C# – Trouble searching for acronyms in Lucene.NET

clucene.netsearch

I'm currently working on a Lucene.NET full-text search implementation. For the most part it's going quite well but I'm having a few issues revolving around acronyms in the data…

As an example of what's going on if I had "N.A.S.A." in the field I indexed I'm able to match it with n.a.s.a. or nasa, but n.a.s.a doesn't match it, not even if I put a fuzzy-search (n.a.s.a~).

The first thought that comes to mind for me is to rip out all the .'s before indexing/searching, but it seems a bit more like a workaround than a solution and I was hoping to get a cleaner solution.

Can anyone suggest any changes or a different analyzer (using StandardAnalyzer currently) that may be more suited to matching this kind of data?

Best Answer

The StandardAnalyzer uses the StandardTokenizer which tokenizes 'N.A.S.A.' as 'nasa', but won't do this to 'N.A.S.A'. That's why your original query matches both the input 'N.A.S.A' which are processed into 'nasa', and the input 'nasa' which matches the already tokenized value. This also explains why 'N.A.S.A' wont match anything since the index only contains the token 'nasa'.

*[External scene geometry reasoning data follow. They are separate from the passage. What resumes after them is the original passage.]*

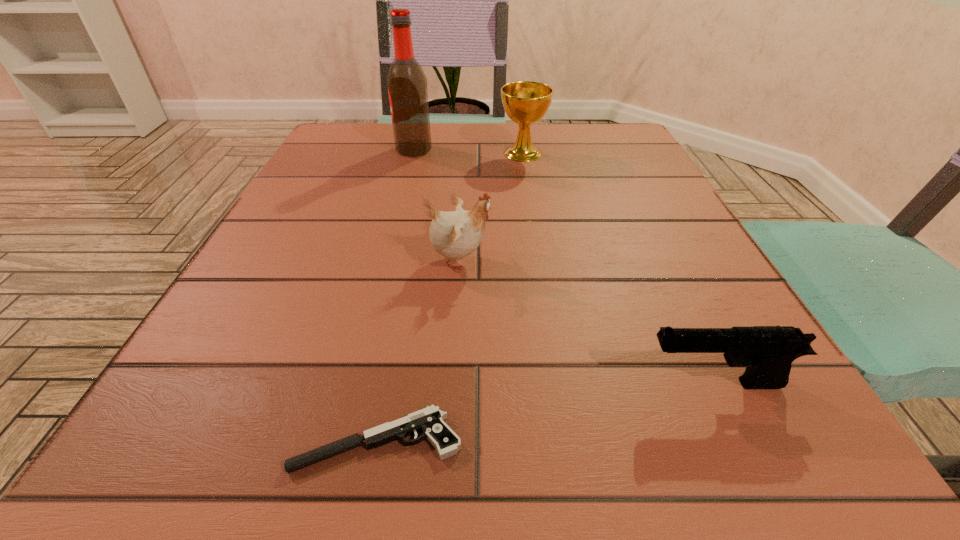 Locate an element on the screen. The height and width of the screenshot is (540, 960). vacant space located 0.210m on the front-facing side of the right pistol is located at coordinates (470, 383).

At what (x,y) coordinates should I click in order to perform the action: click on blank space located on the front-facing side of the right pistol. Please return your answer as a coordinate pair (x, y). The height and width of the screenshot is (540, 960). Looking at the image, I should click on (544, 383).

The width and height of the screenshot is (960, 540). I want to click on free region located on the front-facing side of the right pistol, so click(x=561, y=383).

In order to click on vacant space located 0.060m on the front-facing side of the left pistol in this screenshot , I will do `click(241, 441)`.

You are a GUI agent. You are given a task and a screenshot of the screen. Output one action in this format:
    pyautogui.click(x=<x>, y=<y>)
    Task: Click on the vacant point located on the front-facing side of the left pistol
    This screenshot has width=960, height=540.
    Given the screenshot: What is the action you would take?
    pyautogui.click(x=223, y=441)

Where is `vacant space located 0.110m on the front-facing side of the left pistol`? vacant space located 0.110m on the front-facing side of the left pistol is located at coordinates point(195,441).

This screenshot has height=540, width=960. I want to click on beer bottle positioned at the far edge, so click(x=407, y=84).

The height and width of the screenshot is (540, 960). Find the location of `chalice that is at the far edge`. chalice that is at the far edge is located at coordinates (525, 102).

Find the location of a particular element. The width and height of the screenshot is (960, 540). object that is positioned at the near edge is located at coordinates (429, 420).

At what (x,y) coordinates should I click in order to perform the action: click on object that is at the right edge. Please return your answer as a coordinate pair (x, y). This screenshot has width=960, height=540. Looking at the image, I should click on (767, 352). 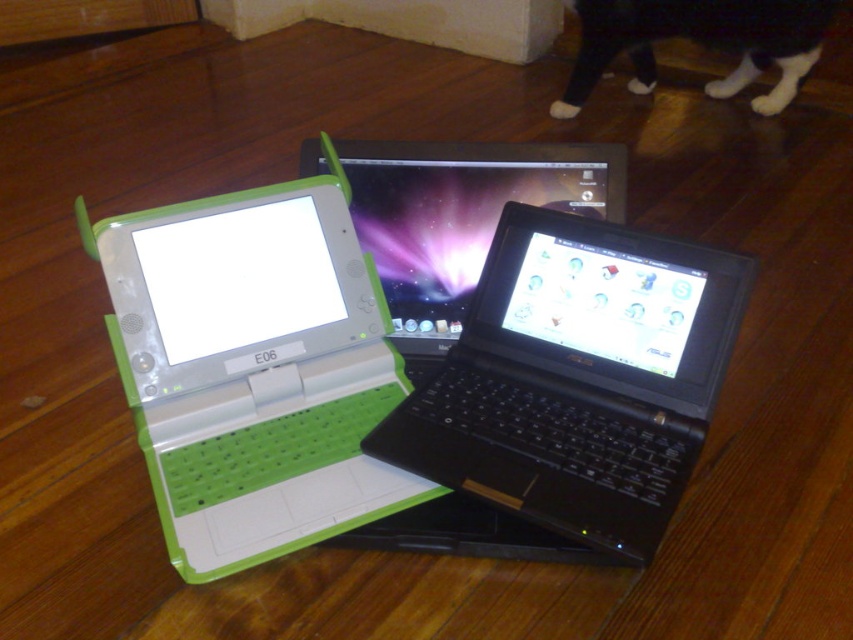 Does black plastic laptop at center appear under black glossy laptop at center?

Indeed, black plastic laptop at center is positioned under black glossy laptop at center.

Can you confirm if black plastic laptop at center is taller than black glossy laptop at center?

Correct, black plastic laptop at center is much taller as black glossy laptop at center.

Between point (512, 385) and point (544, 163), which one is positioned in front?

Point (512, 385) is in front.

The image size is (853, 640). I want to click on black plastic laptop at center, so click(x=577, y=378).

Is black plastic laptop at center below black fur at upper center?

Yes.

Is point (654, 337) behind point (563, 99)?

No, it is not.

Does point (722, 355) come closer to viewer compared to point (659, 28)?

Yes, it is.

The width and height of the screenshot is (853, 640). I want to click on black plastic laptop at center, so click(577, 378).

Is black glossy laptop at center wider than black fur at upper center?

No, black glossy laptop at center is not wider than black fur at upper center.

Which is more to the right, black glossy laptop at center or black fur at upper center?

From the viewer's perspective, black fur at upper center appears more on the right side.

Describe the element at coordinates (459, 218) in the screenshot. This screenshot has width=853, height=640. I see `black glossy laptop at center` at that location.

The image size is (853, 640). Identify the location of black glossy laptop at center. (459, 218). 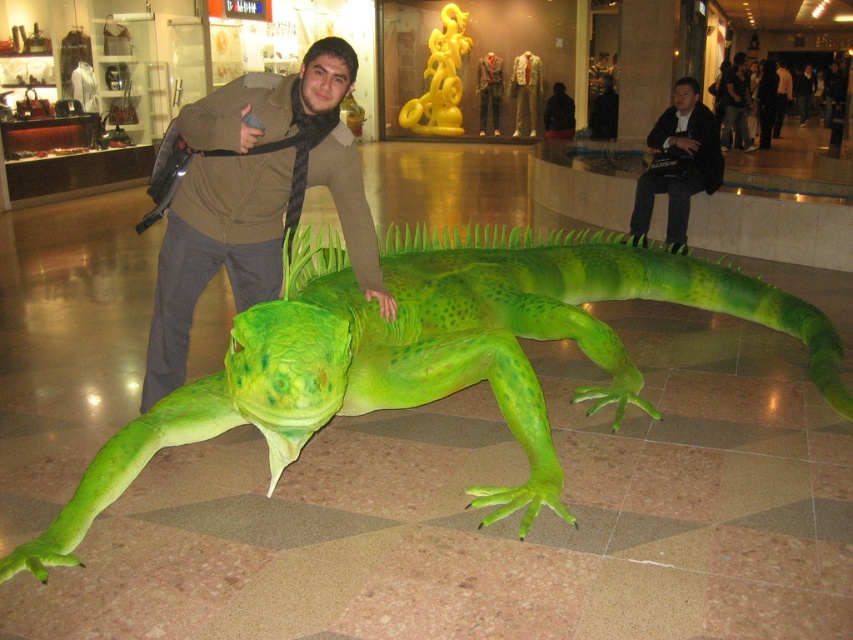 Is point (527, 68) positioned after point (570, 128)?

Yes, it is behind point (570, 128).

Does matte green suit at center have a smaller size compared to black matte jacket at center?

Indeed, matte green suit at center has a smaller size compared to black matte jacket at center.

Is point (515, 131) behind point (555, 128)?

Yes, it is behind point (555, 128).

Locate an element on the screen. This screenshot has height=640, width=853. matte green suit at center is located at coordinates (525, 88).

Image resolution: width=853 pixels, height=640 pixels. What do you see at coordinates (430, 355) in the screenshot?
I see `green matte/life-like lizard at center` at bounding box center [430, 355].

Locate an element on the screen. This screenshot has height=640, width=853. green matte/life-like lizard at center is located at coordinates (430, 355).

Looking at this image, does green matte/life-like lizard at center lie in front of matte gray jacket at center?

That is True.

Is green matte/life-like lizard at center above matte gray jacket at center?

Actually, green matte/life-like lizard at center is below matte gray jacket at center.

What do you see at coordinates (430, 355) in the screenshot? I see `green matte/life-like lizard at center` at bounding box center [430, 355].

Locate an element on the screen. Image resolution: width=853 pixels, height=640 pixels. green matte/life-like lizard at center is located at coordinates (430, 355). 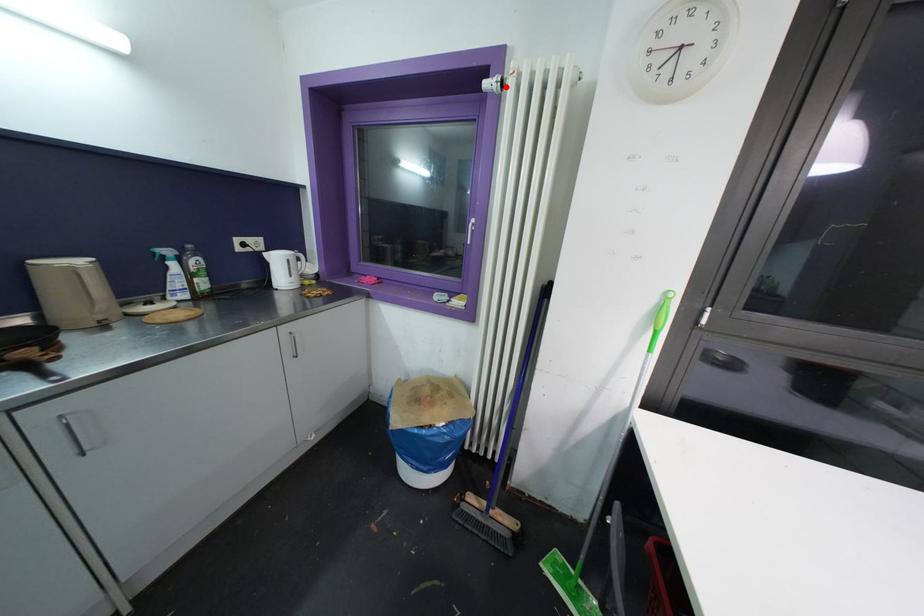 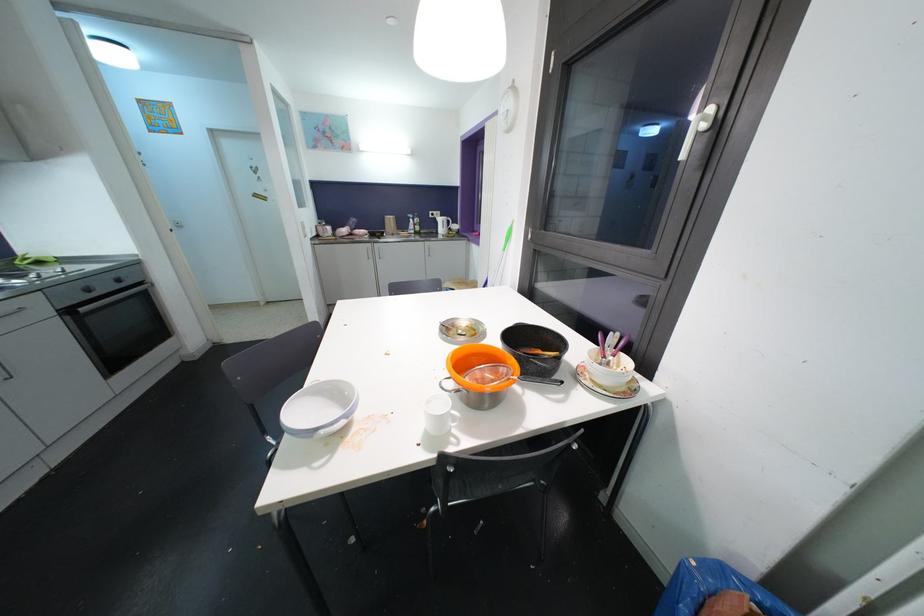 Question: I am providing you with two images of the same scene from different viewpoints. A red point is marked on the first image. At the location where the point appears in image 1, is it still visible in image 2?

Choices:
 (A) Yes
 (B) No

Answer: (B) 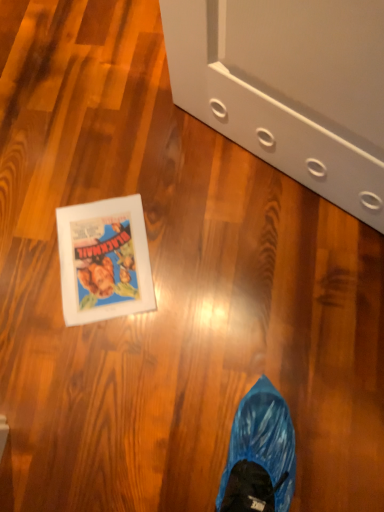 Where is `unoccupied region to the right of matte paper comic book at lower left`? unoccupied region to the right of matte paper comic book at lower left is located at coordinates (203, 249). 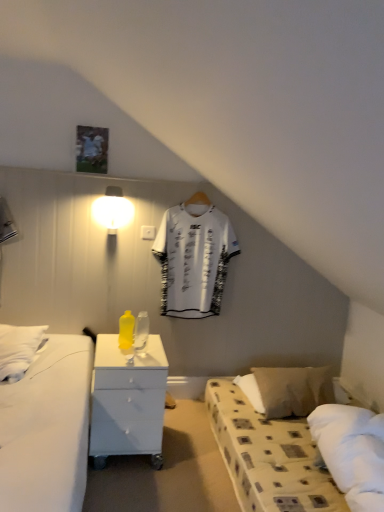 Question: Is beige fabric pillow at lower right at the back of yellow matte bottle at center, which appears as the second bottle when viewed from the right?

Choices:
 (A) no
 (B) yes

Answer: (A)

Question: Is yellow matte bottle at center, which appears as the second bottle when viewed from the right, behind beige fabric pillow at lower right?

Choices:
 (A) yes
 (B) no

Answer: (B)

Question: From a real-world perspective, is yellow matte bottle at center, which appears as the second bottle when viewed from the right, below beige fabric pillow at lower right?

Choices:
 (A) no
 (B) yes

Answer: (A)

Question: Is the surface of yellow matte bottle at center, marked as the 1th bottle in a left-to-right arrangement, in direct contact with beige fabric pillow at lower right?

Choices:
 (A) no
 (B) yes

Answer: (A)

Question: Can you confirm if yellow matte bottle at center, marked as the 1th bottle in a left-to-right arrangement, is positioned to the left of beige fabric pillow at lower right?

Choices:
 (A) no
 (B) yes

Answer: (B)

Question: Is white jersey at center inside the boundaries of white glossy nightstand at center, or outside?

Choices:
 (A) outside
 (B) inside

Answer: (A)

Question: Is white jersey at center taller or shorter than white glossy nightstand at center?

Choices:
 (A) short
 (B) tall

Answer: (B)

Question: Considering their positions, is white jersey at center located in front of or behind white glossy nightstand at center?

Choices:
 (A) behind
 (B) front

Answer: (A)

Question: From a real-world perspective, relative to white glossy nightstand at center, is white jersey at center vertically above or below?

Choices:
 (A) above
 (B) below

Answer: (A)

Question: Looking at their shapes, would you say transparent glass bottle at center, acting as the 1th bottle starting from the right, is wider or thinner than white jersey at center?

Choices:
 (A) wide
 (B) thin

Answer: (A)

Question: Is transparent glass bottle at center, marked as the 2th bottle in a left-to-right arrangement, bigger or smaller than white jersey at center?

Choices:
 (A) small
 (B) big

Answer: (A)

Question: From a real-world perspective, is transparent glass bottle at center, acting as the 1th bottle starting from the right, above or below white jersey at center?

Choices:
 (A) above
 (B) below

Answer: (B)

Question: Based on their positions, is transparent glass bottle at center, acting as the 1th bottle starting from the right, located to the left or right of white jersey at center?

Choices:
 (A) right
 (B) left

Answer: (B)

Question: In the image, is beige fabric pillow at lower right on the left side or the right side of transparent glass bottle at center, marked as the 2th bottle in a left-to-right arrangement?

Choices:
 (A) left
 (B) right

Answer: (B)

Question: Is beige fabric pillow at lower right situated inside transparent glass bottle at center, acting as the 1th bottle starting from the right, or outside?

Choices:
 (A) outside
 (B) inside

Answer: (A)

This can be seen when outputting the value from the token stream directly.

public static void Main(string[] args) {
    var analyzer = new StandardAnalyzer(Version.LUCENE_30);
    var stream = analyzer.TokenStream("f", new StringReader("N.A.S.A. N.A.S.A"));

    var termAttr = stream.GetAttribute<ITermAttribute>();
    while (stream.IncrementToken()) {
        Console.WriteLine(termAttr.Term);
    }

    Console.ReadLine();
}

Outputs:

nasa
n.a.s.a

You would probably need to write a custom analyzer to handle this scenario. One solution would be to keep the original token so n.a* would work, but you would also need to build a better detection of acronyms.